Even in implementations where the export-grade ciphers are disabled, security defects in some implementations allow the weaker cipher suite to be used, despite having negotiated a non-export cipher suite.


A number of high profile sites are impacted, including government and banking sites.  Many content distribution networks (CDN) are also impacted.

It gets worse… 

…Because RSA key generation is expensive, web servers do not generate a new key with each connection. 

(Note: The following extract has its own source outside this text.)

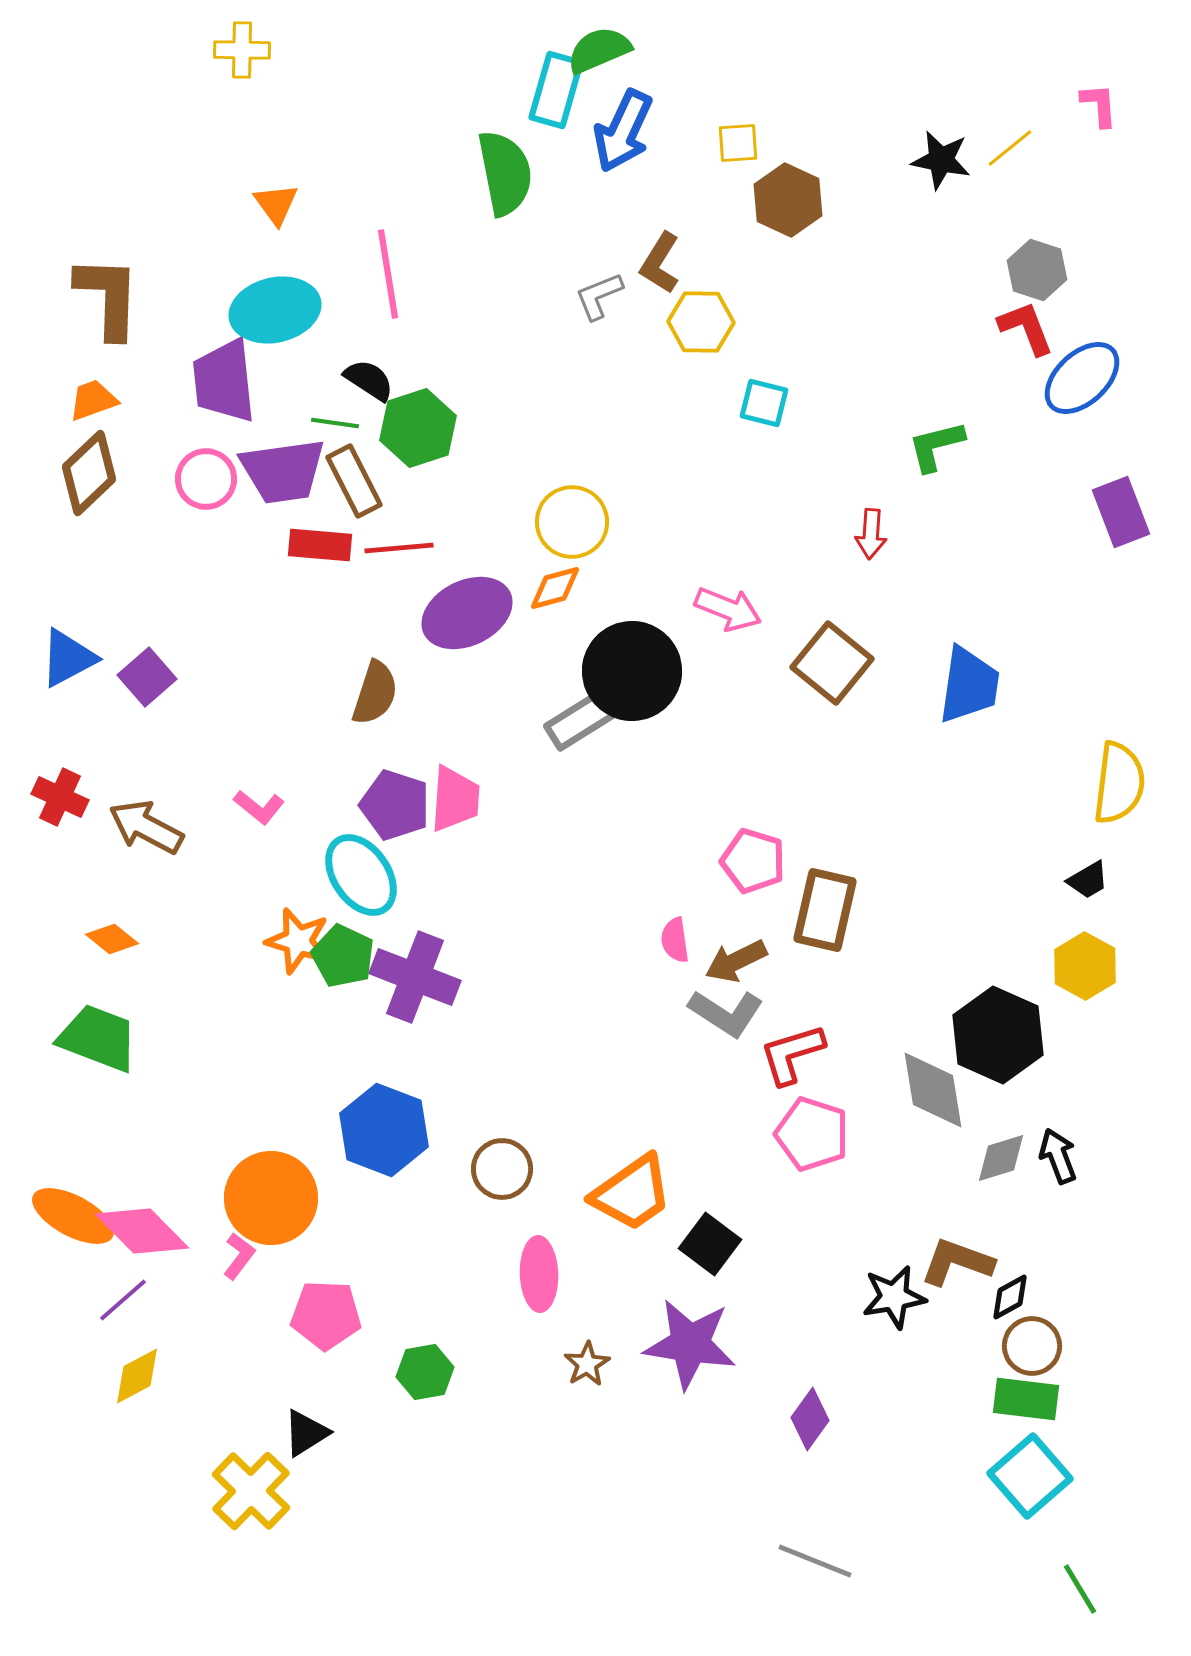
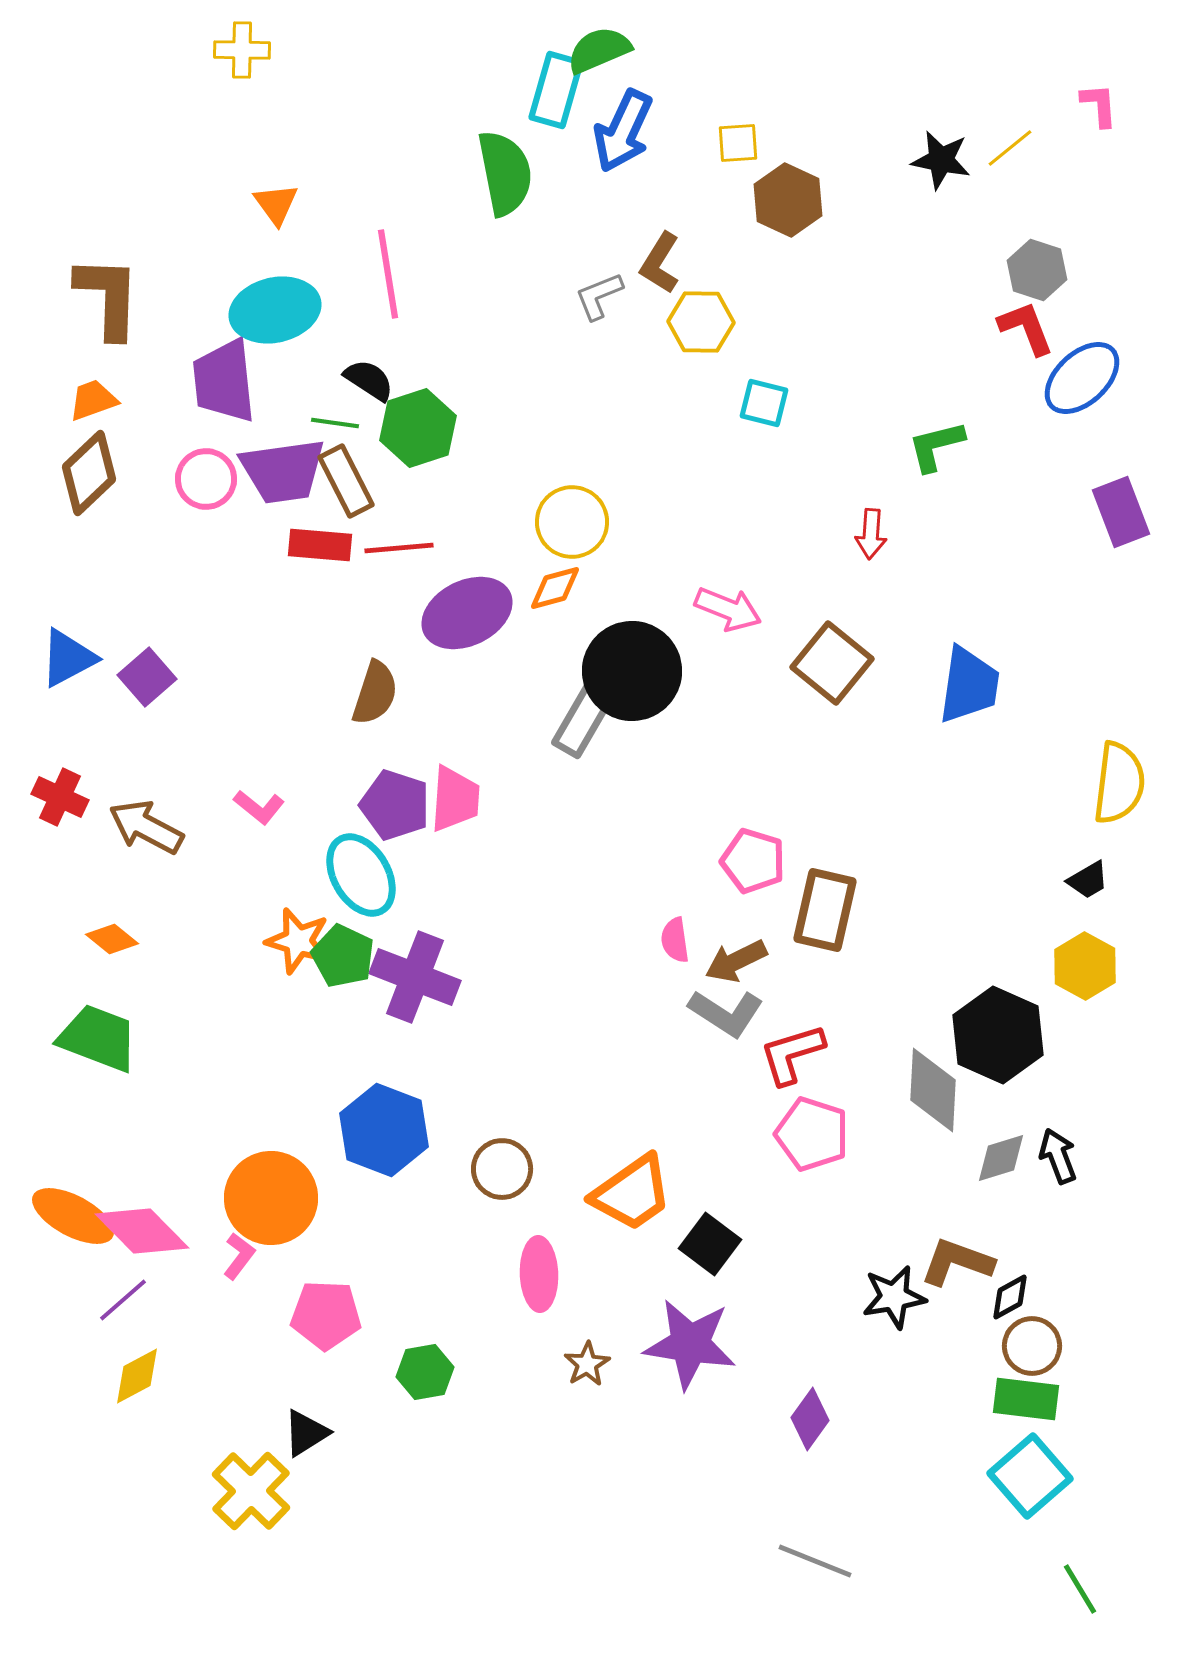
brown rectangle at (354, 481): moved 8 px left
gray rectangle at (584, 718): rotated 28 degrees counterclockwise
cyan ellipse at (361, 875): rotated 4 degrees clockwise
gray diamond at (933, 1090): rotated 12 degrees clockwise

For example, Apache mod_ssl generates a key when the server starts and re-uses it until the server shuts down.  The security implication is frightening – once the RSA key for a site is discovered by an attacker, he can break every session on that server as long as he can MITM the session.

Many websites use third-party JavaScript.  For example, the Facebook “Like” button found on many sites uses JavaScript from the vulnerable site,  After factoring the RSA modulus, an attacker could impersonate servers that host JavaScript, and then inject malicious JavaScript into the sites that use the Facebook “Like” JavaScript code.  The malicious JavaScript could even be used to conduct Cross Site Scripting attacks to steal credentials.


Lessons Learned

  1. Cryptography is hard to do right.  And even when it is done right (mathematically), many software implementations still are done incorrectly.  Heartbleed is another recent example of this.
  2. Reduce attack surface to improve your security stance. Minimize privileges, minimize the amount and kinds of private data collected, and minimize cryptographic protocols that might be out of date, no longer used, or even vulnerable. 
  3. Periodically assess your systems.  Not only conducting security code reviews, penetration tests, and vulnerability assessments, but also consider the bigger picture:  Is the system adequately configured? From a cryptographic perspective:  are the protocols and algorithms current?  Is it necessary to support really old browsers that could be vulnerable?
  4. Trust is also hard to do.  Consider the third-party software (modules, libraries, frameworks, etc.) that are part of your application.  Are these components current?  Have they been evaluated from a security perspective? Are you trusting that they are “secure”?  What is the impact to your application if these components are vulnerable?